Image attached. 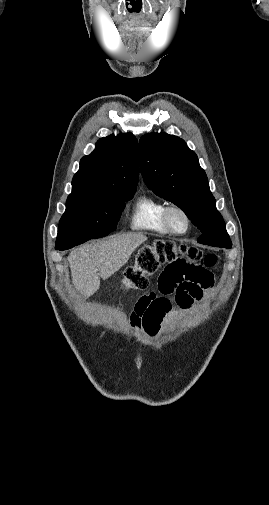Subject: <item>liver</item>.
I'll use <instances>...</instances> for the list:
<instances>
[{
  "instance_id": "obj_1",
  "label": "liver",
  "mask_w": 269,
  "mask_h": 505,
  "mask_svg": "<svg viewBox=\"0 0 269 505\" xmlns=\"http://www.w3.org/2000/svg\"><path fill=\"white\" fill-rule=\"evenodd\" d=\"M145 241L147 237L141 233H127L75 249L68 256L74 286L85 298L90 297L99 289L100 277L105 280L117 272Z\"/></svg>"
}]
</instances>
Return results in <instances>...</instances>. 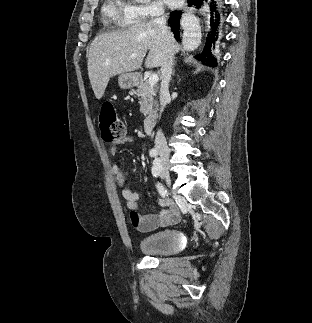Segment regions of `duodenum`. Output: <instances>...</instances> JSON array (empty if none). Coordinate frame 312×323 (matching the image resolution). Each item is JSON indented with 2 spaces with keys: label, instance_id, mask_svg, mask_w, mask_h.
<instances>
[{
  "label": "duodenum",
  "instance_id": "duodenum-1",
  "mask_svg": "<svg viewBox=\"0 0 312 323\" xmlns=\"http://www.w3.org/2000/svg\"><path fill=\"white\" fill-rule=\"evenodd\" d=\"M131 81L134 85H139L141 82V76L140 75H133L131 78ZM157 120V115L155 113L149 114L144 119V131L147 135H150L155 127Z\"/></svg>",
  "mask_w": 312,
  "mask_h": 323
}]
</instances>
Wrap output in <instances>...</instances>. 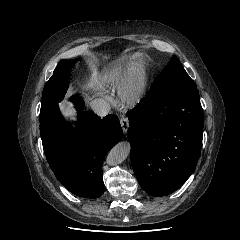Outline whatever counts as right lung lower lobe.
I'll use <instances>...</instances> for the list:
<instances>
[{"label":"right lung lower lobe","instance_id":"obj_1","mask_svg":"<svg viewBox=\"0 0 240 240\" xmlns=\"http://www.w3.org/2000/svg\"><path fill=\"white\" fill-rule=\"evenodd\" d=\"M79 112L75 128L62 117L59 107L40 122L43 149L50 168L71 193L86 198L104 192L102 164L105 155L122 139L116 115L103 119L92 111H82L84 101L71 99Z\"/></svg>","mask_w":240,"mask_h":240}]
</instances>
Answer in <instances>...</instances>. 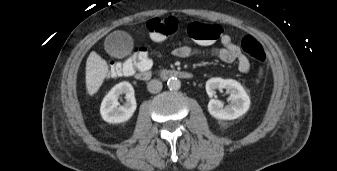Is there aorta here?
<instances>
[{
	"label": "aorta",
	"instance_id": "obj_1",
	"mask_svg": "<svg viewBox=\"0 0 337 171\" xmlns=\"http://www.w3.org/2000/svg\"><path fill=\"white\" fill-rule=\"evenodd\" d=\"M167 86L170 90H179L181 87V82L176 77H172L168 79Z\"/></svg>",
	"mask_w": 337,
	"mask_h": 171
}]
</instances>
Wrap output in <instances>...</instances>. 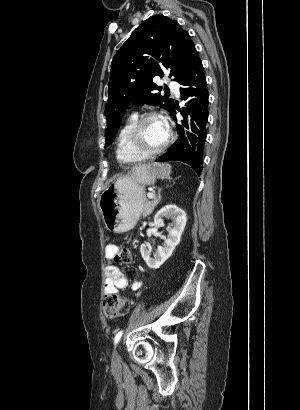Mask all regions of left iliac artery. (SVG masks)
<instances>
[{"label": "left iliac artery", "instance_id": "1", "mask_svg": "<svg viewBox=\"0 0 300 410\" xmlns=\"http://www.w3.org/2000/svg\"><path fill=\"white\" fill-rule=\"evenodd\" d=\"M122 334H123V330L119 331V332L115 335V338H114V344H115V345L120 341V339H121V337H122Z\"/></svg>", "mask_w": 300, "mask_h": 410}]
</instances>
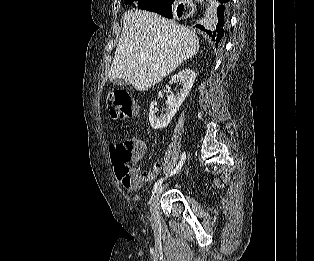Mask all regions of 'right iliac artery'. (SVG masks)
<instances>
[{
    "instance_id": "obj_1",
    "label": "right iliac artery",
    "mask_w": 314,
    "mask_h": 261,
    "mask_svg": "<svg viewBox=\"0 0 314 261\" xmlns=\"http://www.w3.org/2000/svg\"><path fill=\"white\" fill-rule=\"evenodd\" d=\"M185 159H186V154H185V152H183L182 155H181V159H180L178 165L175 167V169H174L173 171L170 172L169 176H171V175H173V174H176V173L181 169V167L183 166V164H184V162H185ZM167 177H168V175H166L165 178H167ZM165 178H161V179H159V180L155 183L154 188H153V190H152L153 195H154L155 192L158 190V188L161 186V184H162V182L164 181Z\"/></svg>"
}]
</instances>
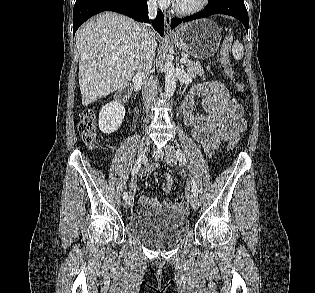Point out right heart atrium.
I'll use <instances>...</instances> for the list:
<instances>
[{"instance_id":"right-heart-atrium-1","label":"right heart atrium","mask_w":315,"mask_h":293,"mask_svg":"<svg viewBox=\"0 0 315 293\" xmlns=\"http://www.w3.org/2000/svg\"><path fill=\"white\" fill-rule=\"evenodd\" d=\"M150 1L153 2V3L158 4L161 7H163V6H165L167 4L168 0H150Z\"/></svg>"}]
</instances>
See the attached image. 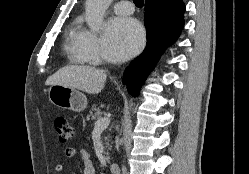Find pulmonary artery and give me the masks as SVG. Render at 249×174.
<instances>
[{
    "instance_id": "e3ab8cb5",
    "label": "pulmonary artery",
    "mask_w": 249,
    "mask_h": 174,
    "mask_svg": "<svg viewBox=\"0 0 249 174\" xmlns=\"http://www.w3.org/2000/svg\"><path fill=\"white\" fill-rule=\"evenodd\" d=\"M113 9L117 14L129 15L133 13L134 6L129 1H120L113 6Z\"/></svg>"
}]
</instances>
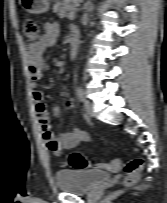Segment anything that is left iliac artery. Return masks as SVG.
<instances>
[{"label": "left iliac artery", "mask_w": 167, "mask_h": 203, "mask_svg": "<svg viewBox=\"0 0 167 203\" xmlns=\"http://www.w3.org/2000/svg\"><path fill=\"white\" fill-rule=\"evenodd\" d=\"M77 94H78V98H79L80 101H84L85 100L84 92H83V89L81 87L78 88Z\"/></svg>", "instance_id": "1"}]
</instances>
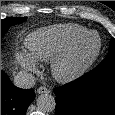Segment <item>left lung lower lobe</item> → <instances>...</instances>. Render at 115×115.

* * *

#### [WORK INSTRUCTIONS]
Starting at the line that contains "Segment anything that", output every line through the end of the data, both ends included, and nothing else; pictures stay out.

#### [TASK SOLUTION]
Segment anything that is left iliac artery. Return masks as SVG.
<instances>
[{"label": "left iliac artery", "mask_w": 167, "mask_h": 203, "mask_svg": "<svg viewBox=\"0 0 167 203\" xmlns=\"http://www.w3.org/2000/svg\"><path fill=\"white\" fill-rule=\"evenodd\" d=\"M77 94H78V98H79L80 101H84L85 100L84 92H83V89L81 87L78 88Z\"/></svg>", "instance_id": "1"}]
</instances>
Segment <item>left lung lower lobe</item> → <instances>...</instances>. Render at 115×115.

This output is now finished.